EXERCISE>
Your output should be every line below, copied exactly.

[Bounding box prediction data]
_ _ _ _ _
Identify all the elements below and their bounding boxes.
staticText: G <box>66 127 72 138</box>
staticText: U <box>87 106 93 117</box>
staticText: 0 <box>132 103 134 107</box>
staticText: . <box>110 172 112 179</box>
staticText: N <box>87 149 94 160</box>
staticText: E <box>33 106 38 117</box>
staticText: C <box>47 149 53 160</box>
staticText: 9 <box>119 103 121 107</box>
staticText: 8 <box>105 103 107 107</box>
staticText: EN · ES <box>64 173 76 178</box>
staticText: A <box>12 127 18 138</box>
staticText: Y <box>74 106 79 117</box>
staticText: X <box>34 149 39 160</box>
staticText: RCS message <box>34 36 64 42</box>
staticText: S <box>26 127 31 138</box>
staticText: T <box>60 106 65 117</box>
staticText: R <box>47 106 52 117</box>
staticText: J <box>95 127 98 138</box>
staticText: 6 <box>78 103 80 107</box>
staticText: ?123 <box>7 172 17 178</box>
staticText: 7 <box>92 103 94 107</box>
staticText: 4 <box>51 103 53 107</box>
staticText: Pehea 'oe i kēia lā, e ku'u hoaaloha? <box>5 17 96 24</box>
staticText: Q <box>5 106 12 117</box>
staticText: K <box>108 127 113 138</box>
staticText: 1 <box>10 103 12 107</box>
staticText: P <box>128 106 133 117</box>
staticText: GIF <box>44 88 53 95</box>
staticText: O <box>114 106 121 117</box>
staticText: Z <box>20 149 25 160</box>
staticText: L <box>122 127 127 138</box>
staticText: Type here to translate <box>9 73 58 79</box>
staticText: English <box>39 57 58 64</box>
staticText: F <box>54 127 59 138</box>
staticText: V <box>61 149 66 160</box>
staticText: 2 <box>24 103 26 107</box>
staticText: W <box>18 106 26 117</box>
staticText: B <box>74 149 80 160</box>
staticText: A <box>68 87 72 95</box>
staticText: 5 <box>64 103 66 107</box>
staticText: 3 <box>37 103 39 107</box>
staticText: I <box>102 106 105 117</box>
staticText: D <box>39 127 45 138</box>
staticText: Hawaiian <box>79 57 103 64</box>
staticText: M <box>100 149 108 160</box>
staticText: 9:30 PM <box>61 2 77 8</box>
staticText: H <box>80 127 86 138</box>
_ _ _ _ _
WRITTEN SOLUTION>
Identify all the elements below and their bounding boxes.
staticText: G <box>66 127 72 138</box>
staticText: U <box>87 106 93 117</box>
staticText: 0 <box>132 103 134 107</box>
staticText: . <box>110 172 112 179</box>
staticText: N <box>87 149 94 160</box>
staticText: E <box>33 106 38 117</box>
staticText: C <box>47 149 53 160</box>
staticText: 9 <box>119 103 121 107</box>
staticText: 8 <box>105 103 107 107</box>
staticText: EN · ES <box>64 173 76 178</box>
staticText: A <box>12 127 18 138</box>
staticText: Y <box>74 106 79 117</box>
staticText: X <box>34 149 39 160</box>
staticText: RCS message <box>34 36 64 42</box>
staticText: S <box>26 127 31 138</box>
staticText: T <box>60 106 65 117</box>
staticText: R <box>47 106 52 117</box>
staticText: J <box>95 127 98 138</box>
staticText: 6 <box>78 103 80 107</box>
staticText: ?123 <box>7 172 17 178</box>
staticText: 7 <box>92 103 94 107</box>
staticText: 4 <box>51 103 53 107</box>
staticText: Pehea 'oe i kēia lā, e ku'u hoaaloha? <box>5 17 96 24</box>
staticText: Q <box>5 106 12 117</box>
staticText: K <box>108 127 113 138</box>
staticText: 1 <box>10 103 12 107</box>
staticText: P <box>128 106 133 117</box>
staticText: GIF <box>44 88 53 95</box>
staticText: O <box>114 106 121 117</box>
staticText: Z <box>20 149 25 160</box>
staticText: L <box>122 127 127 138</box>
staticText: Type here to translate <box>9 73 58 79</box>
staticText: English <box>39 57 58 64</box>
staticText: F <box>54 127 59 138</box>
staticText: V <box>61 149 66 160</box>
staticText: 2 <box>24 103 26 107</box>
staticText: W <box>18 106 26 117</box>
staticText: B <box>74 149 80 160</box>
staticText: A <box>68 87 72 95</box>
staticText: 5 <box>64 103 66 107</box>
staticText: 3 <box>37 103 39 107</box>
staticText: I <box>102 106 105 117</box>
staticText: D <box>39 127 45 138</box>
staticText: Hawaiian <box>79 57 103 64</box>
staticText: M <box>100 149 108 160</box>
staticText: 9:30 PM <box>61 2 77 8</box>
staticText: H <box>80 127 86 138</box>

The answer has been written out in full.